Acta: Well, I always feel I could handle any type of personality, but it has to come from him, too. I think it takes two to tango. We are already doing the best we can to put a program in place for him. Jim has done a tremendous job doing this. Dukes did very well during the offseason -- following everything. I hope that during the season he is able to follow everything. I'm going to do my best to keep him involved here and give him love. But he has to do his part, too.
ANALY-TISM: All Dukie needs is love people. He couldn't find love from his four baby's-moms, he couldn't find love from that decrepit franchise in Tampa, and he couldn't find love from his cellphone provider. Yet the Master is here to provide that man-love needed to elicit strong, 30-home-run potentials. Is it getting misty in here, or is it my sobs of joy?
MLB.com: Of the players you had last year, who are you expecting big years from?
Acta: To me, Ryan Zimmerman is ready to turn the corner and have a very good year for us. I think the new ballpark is going to help Austin Kearns turn things around.
ANALY-TISM: People are kinda scoffing that the Planners couldn't get Zimmerman locked into an Ovie-esque deal before his contract runs out in three years. This burgeoning support from the Master ought to help iron out any hurt feelings. And after being bewhildered by Robert F. (not Fick)'s dimensions dimentia, the efforts of Kearns go delightfully noticed as well.
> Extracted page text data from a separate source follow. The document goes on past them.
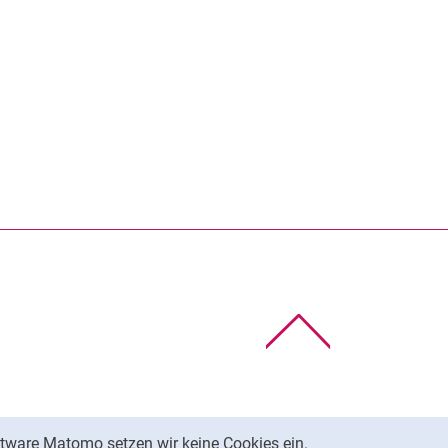
Nach oben
tware Matomo setzen wir keine Cookies ein.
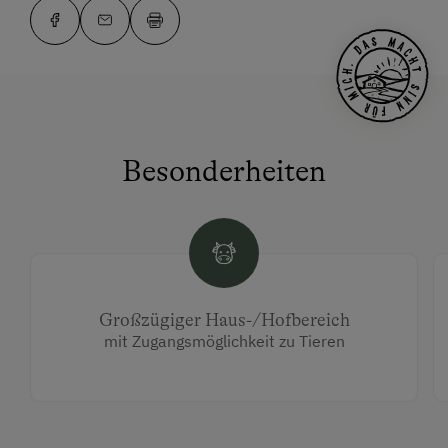
Besonderheiten
Großzügiger Haus-/Hofbereich
mit Zugangsmöglichkeit zu Tieren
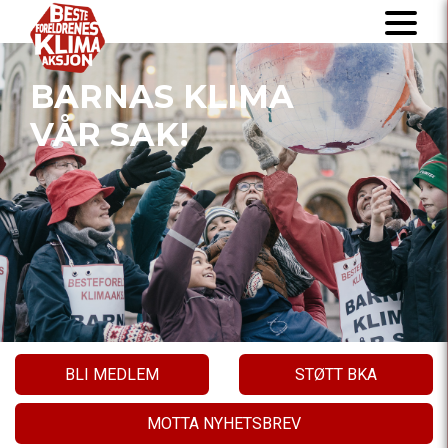
BARNAS KLIMA
VÅR SAK!
BLI MEDLEM
STØTT BKA
MOTTA NYHETSBREV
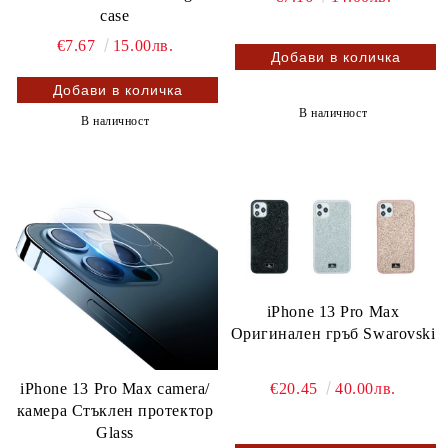
case
€7.67
15.00лв.
В наличност
В наличност
iPhone 13 Pro Max
Оригинален гръб Swarovski
€20.45
40.00лв.
iPhone 13 Pro Max camera/
камера Стъклен протектор
Glass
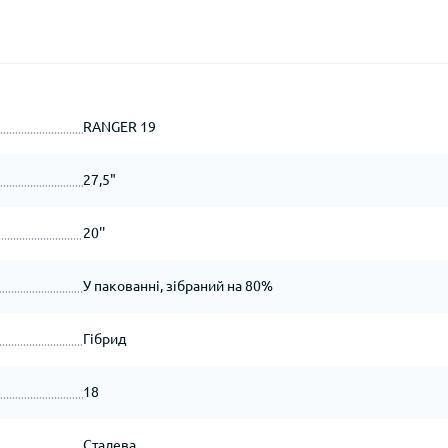
RANGER 19
27,5"
20''
У пакованні, зібраний на 80%
Гібрид
18
Сталева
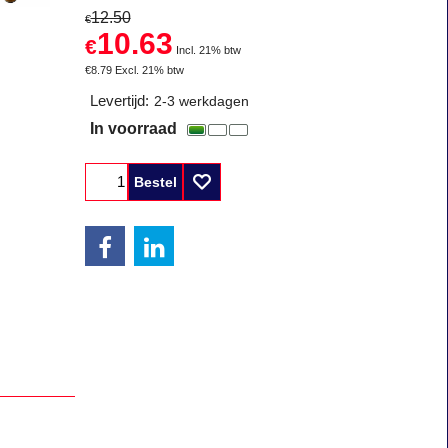
12.50
€
10.63
€
Incl. 21% btw
€
8.79
Excl. 21% btw
Levertijd:
2-3 werkdagen
In voorraad
Bestel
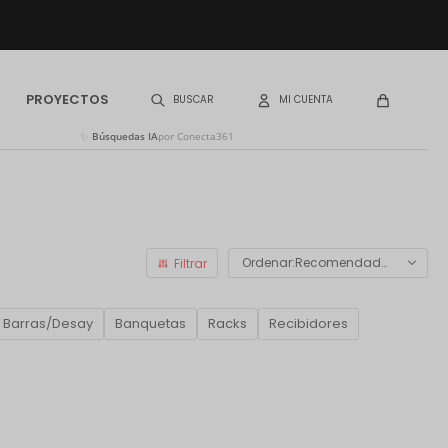
PROYECTOS
✨
Búsquedas IA
por Conecta361
Recomendados
Barras/Desay
Banquetas
Racks
Recibidores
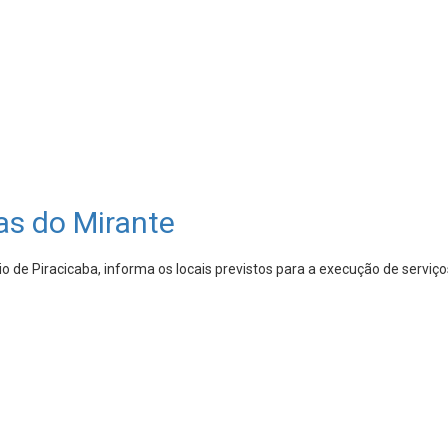
as do Mirante
 de Piracicaba, informa os locais previstos para a execução de serviç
MLB.com: If things go according to plan, can this team compete for a playoff spot this year?
Acta: That's the goal. We are going to play out the season. We are not good at making predictions. But I believe in them. We are going to play hard, continue to make progress and we'll see where it takes us.
ANALY-TISM: No, no predictions were made there, but no denial of potential was made there either. "That's the goal," can be counted on as a qualification of Ladson's question, like, if someone were to ask me, "Would you be able to eat three double-quarter pounders with cheese?" and I answered it with, "That's the goal," I think I would basically be saying yes. And three double QPCs aren't even that tough of a challenge, as aren't the Nats postseasoning. As Boz decreed a few months back, "...it does make it a lot easier for a team like the Nationals to get to the playoffs, or even into the World Series, by coming out of the N.L." As for our prediction? Lets just go with "that's the goal" for now.